James Connolly was an unlikely U.S. Olympic hero


He dropped out of school before high school and worked as insurance clerk and engineer before becoming the first-ever modern day Olympic champion

By Josh Barr

He was one of the more unlikely U.S. Olympic heroes of all time. While James Brendan Connolly was a good athlete, he dropped out of school before high school and worked as a clerk at an insurance company then moved to Savannah, Georgia, where one of his brothers helped him get a job with the U.S. Army Corps of Engineers.

Connolly enjoyed playing – and writing – about sports while in Savannah, but at age 27 eventually he decided to further his education … at one of the nation’s most prominent institutions of higher learning.

Connolly enrolled at Harvard for a special engineering course, but his tenure at Harvard was brief. After just one semester, Connolly left Harvard to travel to Europe for the Athens 1896 Olympic Games.

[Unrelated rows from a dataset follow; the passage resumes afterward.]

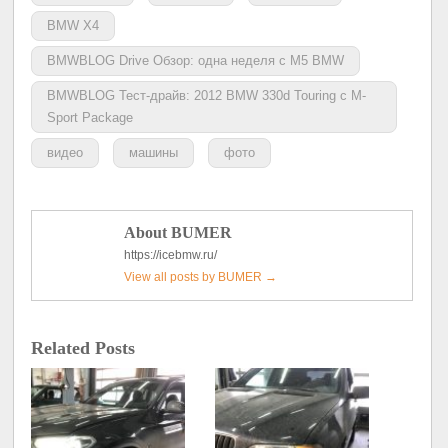
BMW X4
BMWBLOG Drive Обзор: одна неделя с M5 BMW
BMWBLOG Тест-драйв: 2012 BMW 330d Touring с M-
Sport Package
видео
машины
фото
About BUMER
https://icebmw.ru/
View all posts by BUMER
→
Related Posts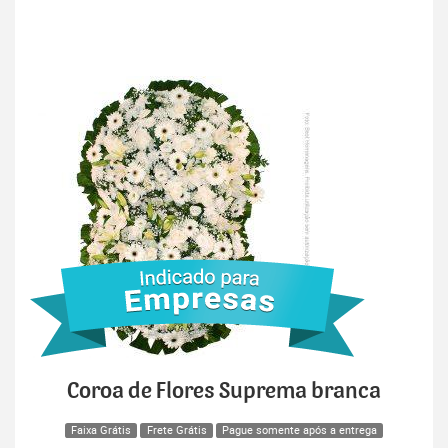
Coroa de Flores Suprema branca
Faixa Grátis
Frete Grátis
Pague somente após a entrega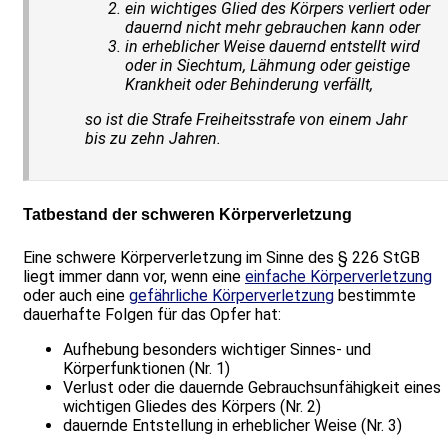
ein wichtiges Glied des Körpers verliert oder
dauernd nicht mehr gebrauchen kann oder
in erheblicher Weise dauernd entstellt wird
oder in Siechtum, Lähmung oder geistige
Krankheit oder Behinderung verfällt,
so ist die Strafe Freiheitsstrafe von einem Jahr
bis zu zehn Jahren.
Tatbestand der schweren Körperverletzung
Eine schwere Körperverletzung im Sinne des § 226 StGB
liegt immer dann vor, wenn eine
einfache Körperverletzung
oder auch eine
gefährliche Körperverletzung
bestimmte
dauerhafte Folgen für das Opfer hat:
Aufhebung besonders wichtiger Sinnes- und
Körperfunktionen (Nr. 1)
Verlust oder die dauernde Gebrauchsunfähigkeit eines
wichtigen Gliedes des Körpers (Nr. 2)
dauernde Entstellung in erheblicher Weise (Nr. 3)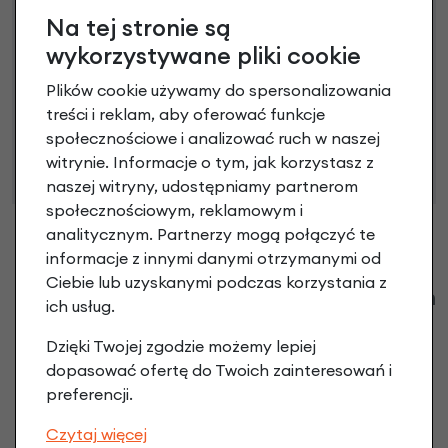
Na tej stronie są
wykorzystywane pliki cookie
Plików cookie używamy do spersonalizowania
Niniejsza propozycja nie stanowi oferty w rozumieniu art.
treści i reklam, aby oferować funkcje
66 Kodeksu Cywilnego. Ostateczna decyzja o warunkach
społecznościowe i analizować ruch w naszej
i przyznaniu kredytu zostanie podjęta po ocenie
witrynie. Informacje o tym, jak korzystasz z
zdolności kredytowej.
naszej witryny, udostępniamy partnerom
społecznościowym, reklamowym i
analitycznym. Partnerzy mogą połączyć te
informacje z innymi danymi otrzymanymi od
Ciebie lub uzyskanymi podczas korzystania z
Klienci zadali następujące pytania o ten
ich usług.
produkt
Dzięki Twojej zgodzie możemy lepiej
Nikt wcześniej niemiał pytań do tego produktu? A Ty o
dopasować ofertę do Twoich zainteresowań i
co chcesz zapytać?
preferencji.
Czytaj więcej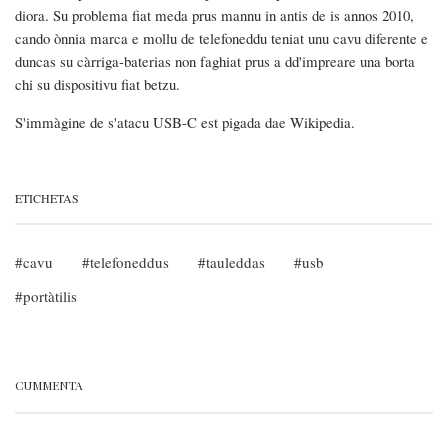
diora. Su problema fiat meda prus mannu in antis de is annos 2010,
cando ònnia marca e mollu de telefoneddu teniat unu cavu diferente e
duncas su càrriga-baterias non faghiat prus a dd'impreare una borta
chi su dispositivu fiat betzu.
S'immàgine de s'atacu USB-C est pigada dae Wikipedia.
ETICHETAS
cavu
telefoneddus
tauleddas
usb
portàtilis
CUMMENTA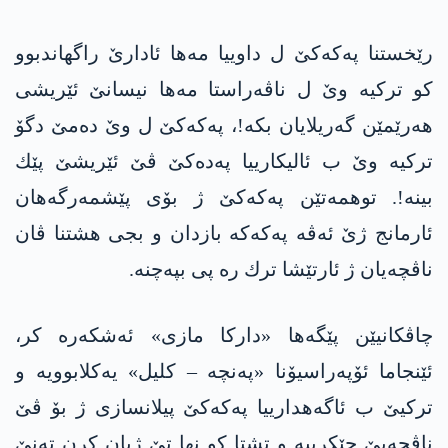
رێخستنا په‌كه‌كێ ل داوییا مه‌ها ئادارێ راگهاندبوو
كو تركیه‌ وێ ل ناڤه‌راستا مه‌ها نیسانێ ئێریشی
هه‌رێمێن گه‌ریلایان بكه!‌، په‌كه‌كێ ل وێ ده‌مێ دگۆ
تركیه‌ وێ ب ئالیكارییا په‌ده‌كێ ڤێ ئێریشێ پێك
بینه!‌. توهمه‌تێن په‌كه‌كێ ژ بۆی پێشمه‌رگه‌هان
ئارمانج ژێ ئه‌ڤه‌ په‌كه‌كه‌ بازدان و بجی هشتنا ڤان
ناڤچەیان ژ ئارتێشا ترك رە پی بپه‌چنه‌.
چاڤكانیێن پێگه‌ها «داركا مازی» ئه‌شكه‌ره‌ كر،
ئێنجاما ئۆپه‌راسیۆنا «پەنچە – کلیل» یه‌كلابوویه‌ و
تركیێ ب ئاگه‌هدارییا په‌كه‌كێ پیلانسازی ژ بۆ ڤێ
ناڤچه‌یێ چێكرییه‌ و تشتا كو نها تێ ژیان كرن ته‌نێ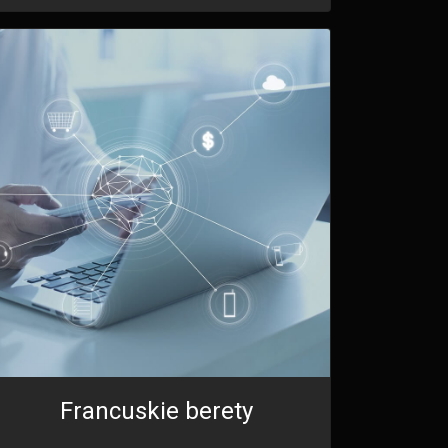
Francuskie berety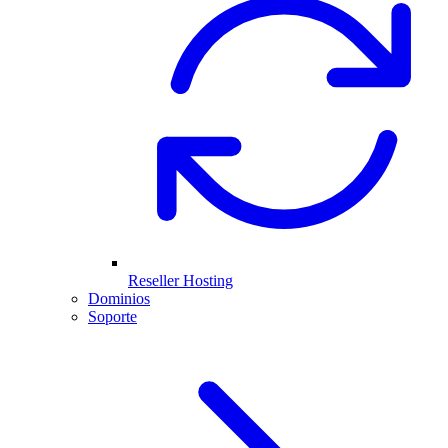
Reseller Hosting
Dominios
Soporte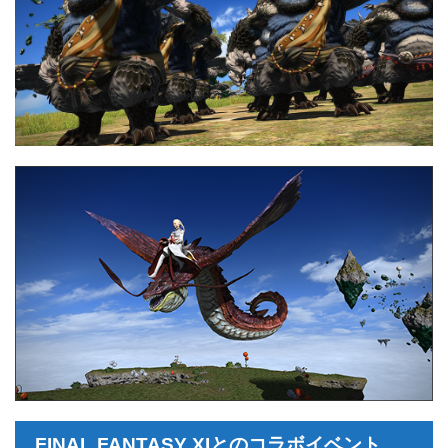
FINAL FANTASY XIとのコラボイベント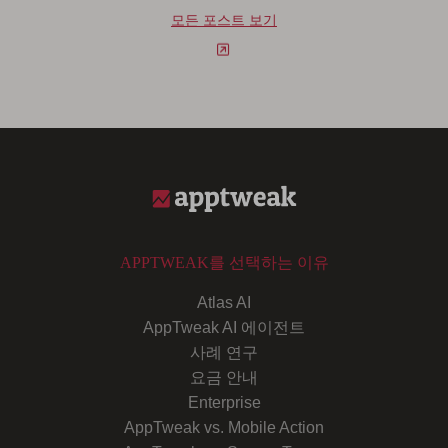
모든 포스트 보기
APPTWEAK를 선택하는 이유
Atlas AI
AppTweak AI 에이전트
사례 연구
요금 안내
Enterprise
AppTweak vs. Mobile Action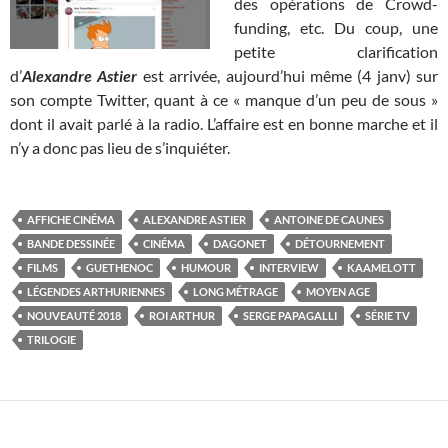
des opérations de Crowd-
funding, etc. Du coup, une
petite clarification
d’
Alexandre Astier
est arrivée, aujourd’hui même (4 janv) sur
son compte Twitter, quant à ce « manque d’un peu de sous »
dont il avait parlé à la radio. L’affaire est en bonne marche et il
n’y a donc pas lieu de s’inquiéter.
AFFICHE CINÉMA
ALEXANDRE ASTIER
ANTOINE DE CAUNES
BANDE DESSINÉE
CINÉMA
DAGONET
DÉTOURNEMENT
FILMS
GUETHENOC
HUMOUR
INTERVIEW
KAAMELOTT
LÉGENDES ARTHURIENNES
LONG MÉTRAGE
MOYEN AGE
NOUVEAUTÉ 2018
ROI ARTHUR
SERGE PAPAGALLI
SÉRIE TV
TRILOGIE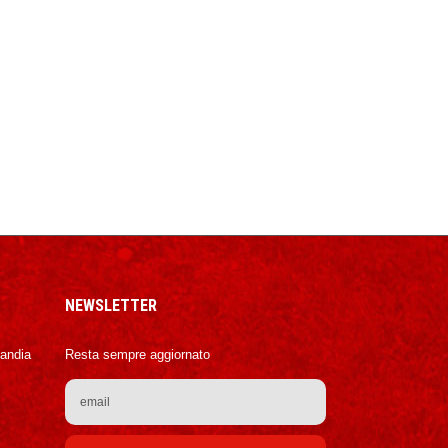
NEWSLETTER
Candia
Resta sempre aggiornato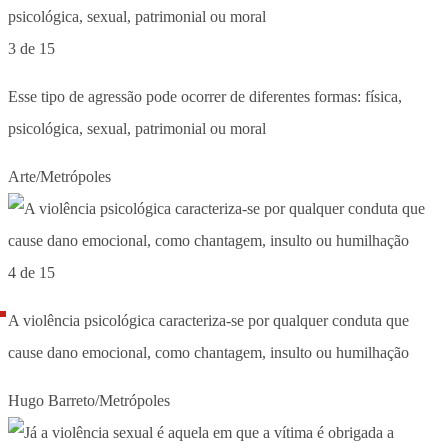
3 de 15
Esse tipo de agressão pode ocorrer de diferentes formas: física,
psicológica, sexual, patrimonial ou moral
Arte/Metrópoles
4 de 15
A violência psicológica caracteriza-se por qualquer conduta que
cause dano emocional, como chantagem, insulto ou humilhação
Hugo Barreto/Metrópoles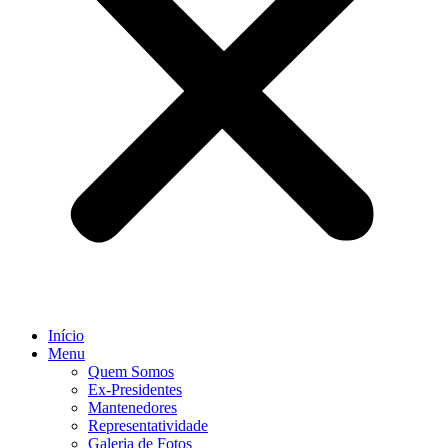
Início
Menu
Quem Somos
Ex-Presidentes
Mantenedores
Representatividade
Galeria de Fotos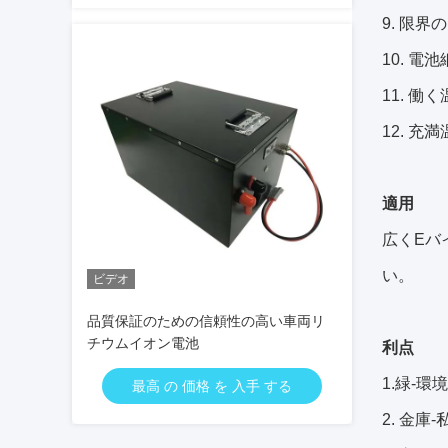
9. 限界
10. 電
11. 働く温
12. 充満温
適用
広くEバ
い。
ビデオ
品質保証のための信頼性の高い車両リ
チウムイオン電池
利点
1.緑-環
最高 の 価格 を 入手 する
2. 金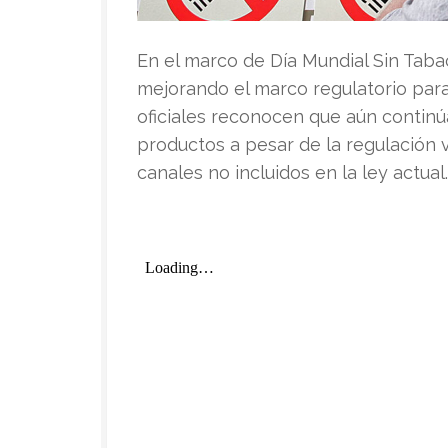
E
n el marco de Día Mundial Sin Taba
mejorando el marco regulatorio para
oficiales reconocen que aún continú
productos a pesar de la regulación
canales no incluidos en la ley actua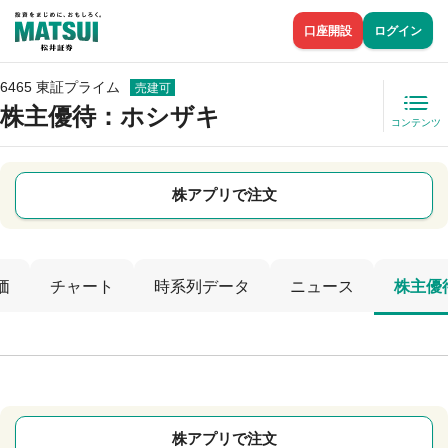
口座開設
ログイン
6465 東証プライム
売建可
株主優待
：ホシザキ
コンテンツ
株アプリで注文
価
チャート
時系列データ
ニュース
株主優
株アプリで注文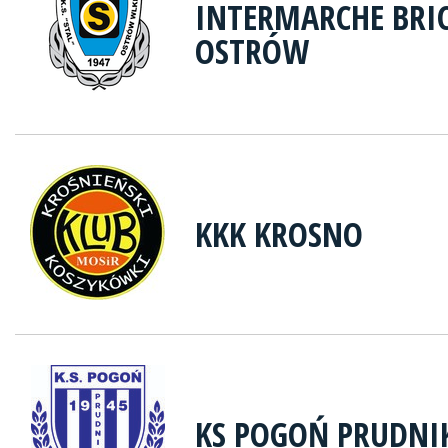
INTERMARCHE BRI
OSTRÓW
KKK KROSNO
KS POGOŃ PRUDNI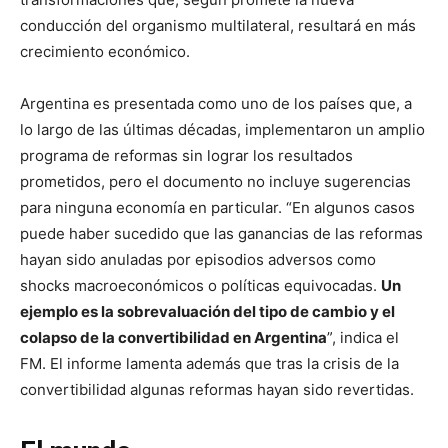
conducción del organismo multilateral, resultará en más
crecimiento económico.
Argentina es presentada como uno de los países que, a
lo largo de las últimas décadas, implementaron un amplio
programa de reformas sin lograr los resultados
prometidos, pero el documento no incluye sugerencias
para ninguna economía en particular. “En algunos casos
puede haber sucedido que las ganancias de las reformas
hayan sido anuladas por episodios adversos como
shocks macroeconómicos o políticas equivocadas.
Un
ejemplo es la sobrevaluación del tipo de cambio y el
colapso de la convertibilidad en Argentina
”, indica el
FM. El informe lamenta además que tras la crisis de la
convertibilidad algunas reformas hayan sido revertidas.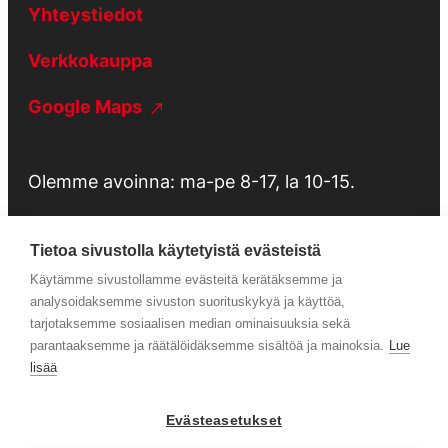
Yhteystiedot
Verkkokauppa
Google Maps
Olemme avoinna: ma-pe 8-17, la 10-15.
Tietoa sivustolla käytetyistä evästeistä
Käytämme sivustollamme evästeitä kerätäksemme ja
Tietosuojaseloste
analysoidaksemme sivuston suorituskykyä ja käyttöä,
tarjotaksemme sosiaalisen median ominaisuuksia sekä
parantaaksemme ja räätälöidäksemme sisältöä ja mainoksia.
Lue
Huolto
lisää
Evästeasetukset
Facebook
Instagram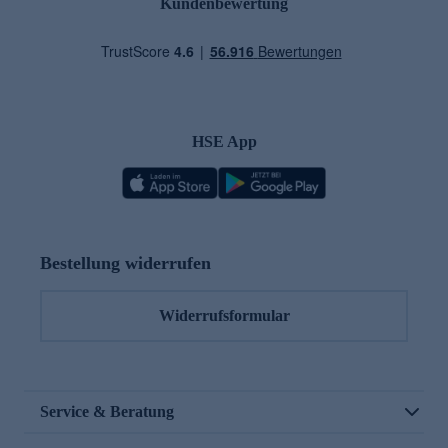
Kundenbewertung
HSE App
Bestellung widerrufen
Widerrufsformular
Service & Beratung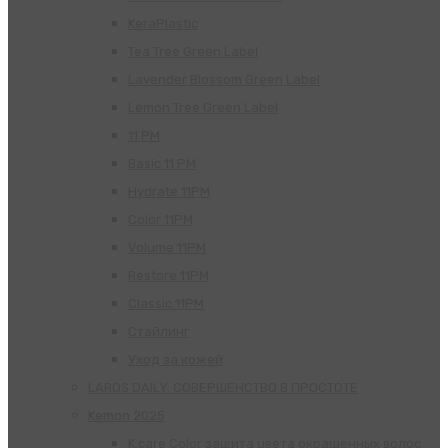
KeraPlastic
Tea Tree Green Label
Lavender Blossom Green Label
Lemon Tree Green Label
11 PM
Basic 11 PM
Hydrate 11PM
Color 11PM
Volume 11PM
Restore 11PM
Classic 11PM
Стайлинг
Уход за кожей
LAROS DAILY. СОВЕРШЕНСТВО В ПРОСТОТЕ
Kemon 2025
K.care Color защита цвета окрашенных волос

The journey to Athens, Connolly wrote in an autobiography, started with a boat ride across the Atlantic Ocean to Naples, Italy. It was there that Connolly’s wallet was stolen and later recovered by police, who wanted Connolly to press charges against the thief. Taking time to do that, Connolly wrote, would have made him miss the American contingent’s train to Brindisi and he was forced to flee the police – anxious to have Connolly press charges against the thief — and narrowly caught the already departing train.

A steamer ride followed and then a 10-hour train ride brought the group to Athens, thinking they had nearly two weeks to prepare for competition after their lengthy travels.

However, at their first breakfast in Athens, Connolly looked at a program and only then did he realize that the Greeks went by a different calendar. The track and field events began that day, starting with Connolly’s top event, the triple jump (then known as the triple saute).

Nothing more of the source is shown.